[Data for review Boundary: Start]
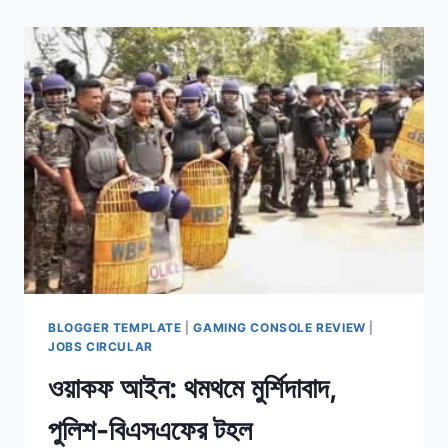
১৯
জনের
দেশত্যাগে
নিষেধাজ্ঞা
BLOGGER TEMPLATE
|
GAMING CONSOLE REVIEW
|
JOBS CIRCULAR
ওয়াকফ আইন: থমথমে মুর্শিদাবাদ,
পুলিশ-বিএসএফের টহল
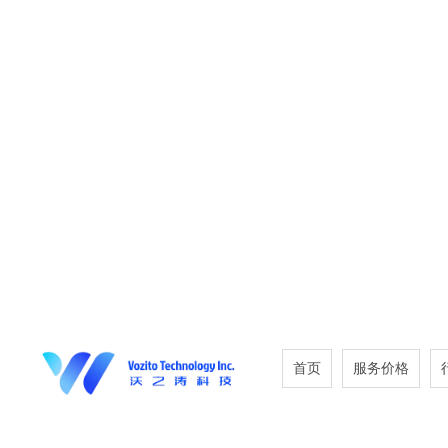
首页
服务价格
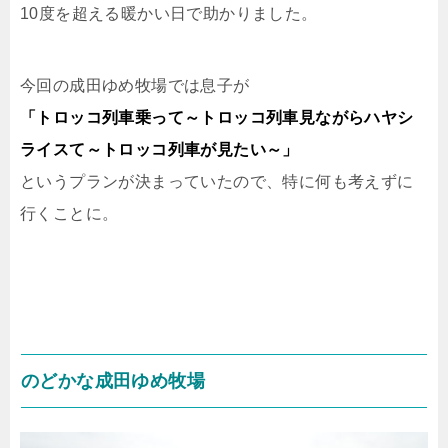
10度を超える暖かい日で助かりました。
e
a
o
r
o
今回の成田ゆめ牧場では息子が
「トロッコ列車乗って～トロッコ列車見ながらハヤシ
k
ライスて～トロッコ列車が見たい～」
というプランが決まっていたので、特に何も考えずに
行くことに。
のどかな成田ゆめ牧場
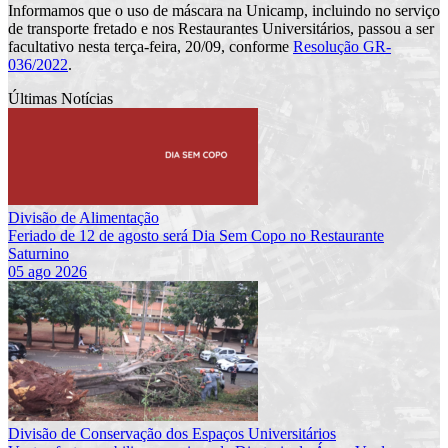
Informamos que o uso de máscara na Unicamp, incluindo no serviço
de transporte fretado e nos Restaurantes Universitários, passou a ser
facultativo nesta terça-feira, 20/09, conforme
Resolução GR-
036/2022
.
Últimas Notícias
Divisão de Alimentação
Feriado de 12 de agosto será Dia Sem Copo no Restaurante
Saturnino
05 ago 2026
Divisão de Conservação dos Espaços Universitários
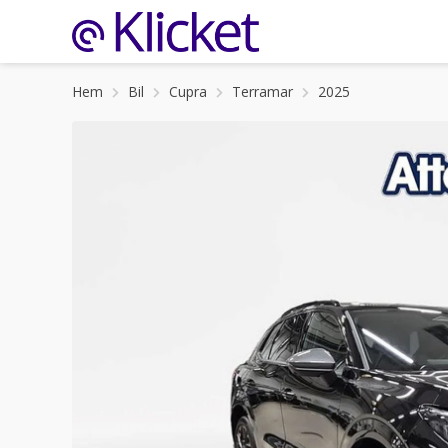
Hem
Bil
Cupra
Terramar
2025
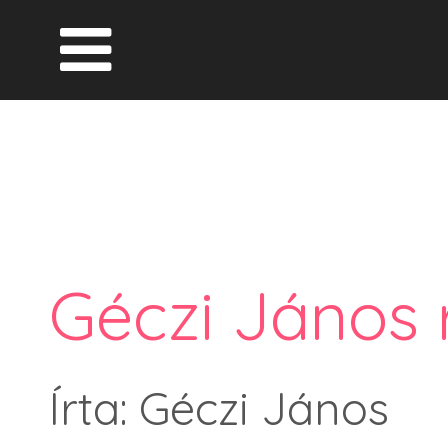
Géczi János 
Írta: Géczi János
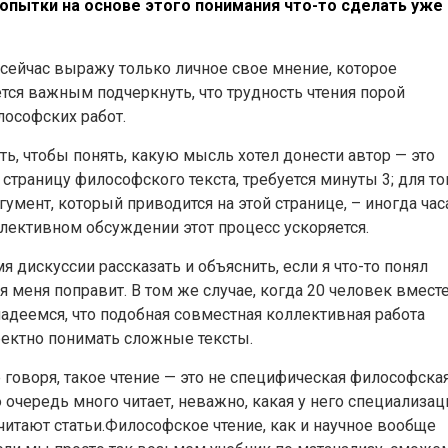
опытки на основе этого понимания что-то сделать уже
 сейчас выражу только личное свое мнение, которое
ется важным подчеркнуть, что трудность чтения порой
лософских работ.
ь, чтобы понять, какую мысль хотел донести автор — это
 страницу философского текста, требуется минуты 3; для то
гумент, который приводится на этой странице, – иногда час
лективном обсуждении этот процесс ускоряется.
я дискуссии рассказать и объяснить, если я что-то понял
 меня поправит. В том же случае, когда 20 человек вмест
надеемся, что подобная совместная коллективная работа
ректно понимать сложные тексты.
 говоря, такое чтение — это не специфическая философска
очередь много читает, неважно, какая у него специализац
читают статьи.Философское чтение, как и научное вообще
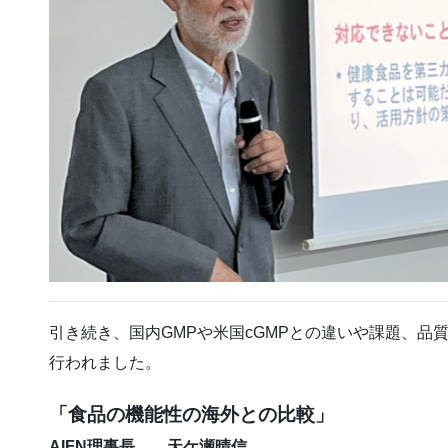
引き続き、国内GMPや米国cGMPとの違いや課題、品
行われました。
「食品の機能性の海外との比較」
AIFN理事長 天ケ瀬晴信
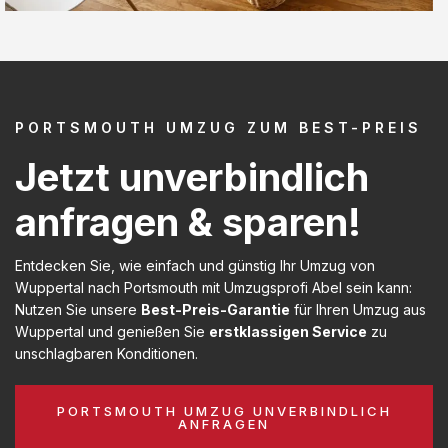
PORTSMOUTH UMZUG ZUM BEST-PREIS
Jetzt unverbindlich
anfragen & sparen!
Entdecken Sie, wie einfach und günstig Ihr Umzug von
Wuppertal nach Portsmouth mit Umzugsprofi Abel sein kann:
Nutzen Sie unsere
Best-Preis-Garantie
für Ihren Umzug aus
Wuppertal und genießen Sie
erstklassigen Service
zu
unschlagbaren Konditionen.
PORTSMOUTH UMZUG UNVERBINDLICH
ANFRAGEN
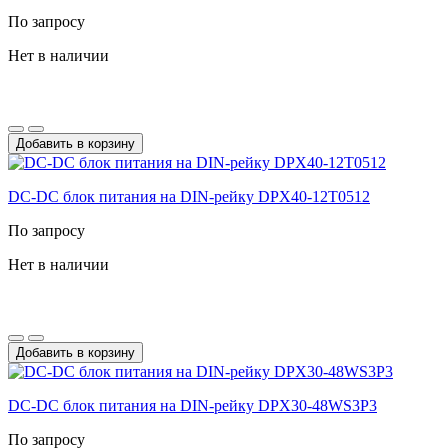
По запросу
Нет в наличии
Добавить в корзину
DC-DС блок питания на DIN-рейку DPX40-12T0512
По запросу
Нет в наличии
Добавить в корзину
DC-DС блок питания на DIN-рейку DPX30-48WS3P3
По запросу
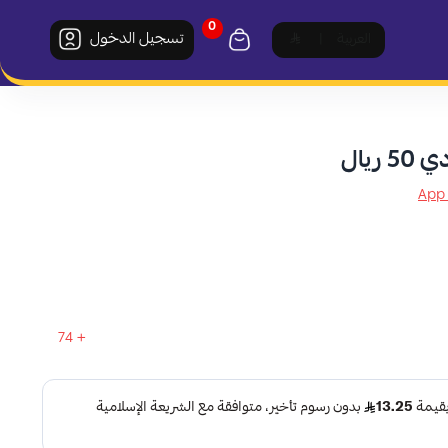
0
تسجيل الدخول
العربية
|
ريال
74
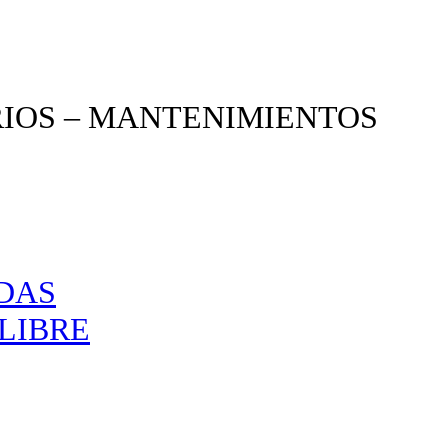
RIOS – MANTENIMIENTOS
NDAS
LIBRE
[Data for review Boundary: End]
[Data for review Boundary: Start]
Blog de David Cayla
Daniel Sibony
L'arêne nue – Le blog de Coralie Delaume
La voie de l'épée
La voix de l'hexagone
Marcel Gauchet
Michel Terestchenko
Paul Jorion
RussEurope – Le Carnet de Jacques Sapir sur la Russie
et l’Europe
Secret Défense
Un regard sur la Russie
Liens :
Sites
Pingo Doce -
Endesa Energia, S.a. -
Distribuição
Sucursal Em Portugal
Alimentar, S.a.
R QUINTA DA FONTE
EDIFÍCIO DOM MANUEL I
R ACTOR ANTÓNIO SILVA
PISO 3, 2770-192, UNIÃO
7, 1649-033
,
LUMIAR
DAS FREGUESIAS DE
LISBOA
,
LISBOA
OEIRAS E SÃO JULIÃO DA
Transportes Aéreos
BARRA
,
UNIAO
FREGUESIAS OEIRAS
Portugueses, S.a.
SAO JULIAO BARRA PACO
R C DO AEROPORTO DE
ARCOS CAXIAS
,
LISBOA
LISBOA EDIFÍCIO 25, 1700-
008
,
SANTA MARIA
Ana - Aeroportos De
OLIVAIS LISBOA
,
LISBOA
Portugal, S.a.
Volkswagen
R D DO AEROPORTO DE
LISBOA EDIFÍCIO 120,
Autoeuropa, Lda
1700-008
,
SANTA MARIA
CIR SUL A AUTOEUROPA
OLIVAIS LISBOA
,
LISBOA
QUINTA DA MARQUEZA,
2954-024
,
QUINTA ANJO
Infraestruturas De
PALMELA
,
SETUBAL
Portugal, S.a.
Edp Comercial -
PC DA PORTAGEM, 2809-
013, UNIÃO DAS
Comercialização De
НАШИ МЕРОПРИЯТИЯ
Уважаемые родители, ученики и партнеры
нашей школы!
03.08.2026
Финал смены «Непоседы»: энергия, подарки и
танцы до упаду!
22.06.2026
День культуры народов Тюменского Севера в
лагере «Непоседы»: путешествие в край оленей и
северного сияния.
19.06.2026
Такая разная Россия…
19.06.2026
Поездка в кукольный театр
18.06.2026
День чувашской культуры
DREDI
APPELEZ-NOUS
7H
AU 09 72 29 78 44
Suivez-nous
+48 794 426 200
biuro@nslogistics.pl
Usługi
[Data for review Boundary: End]
> _Exercise prompt_:
Every line above between the one containing "Últimas Notícias" and the one containing "читают статьи.Философское чтение, как", those two included, is to be printed exactly. No pictures go into the copy.

> _Output for this exercise_:
Últimas Notícias
Divisão de Alimentação
Feriado de 12 de agosto será Dia Sem Copo no Restaurante
Saturnino
05 ago 2026
Divisão de Conservação dos Espaços Universitários
Hem
Bil
Cupra
Terramar
2025
Géczi János 
Írta: Géczi János
опытки на основе этого понимания что-то сделать уже
 сейчас выражу только личное свое мнение, которое
ется важным подчеркнуть, что трудность чтения порой
лософских работ.
ь, чтобы понять, какую мысль хотел донести автор — это
 страницу философского текста, требуется минуты 3; для то
гумент, который приводится на этой странице, – иногда час
лективном обсуждении этот процесс ускоряется.
я дискуссии рассказать и объяснить, если я что-то понял
 меня поправит. В том же случае, когда 20 человек вмест
надеемся, что подобная совместная коллективная работа
ректно понимать сложные тексты.
 говоря, такое чтение — это не специфическая философска
очередь много читает, неважно, какая у него специализац
читают статьи.Философское чтение, как и научное вообще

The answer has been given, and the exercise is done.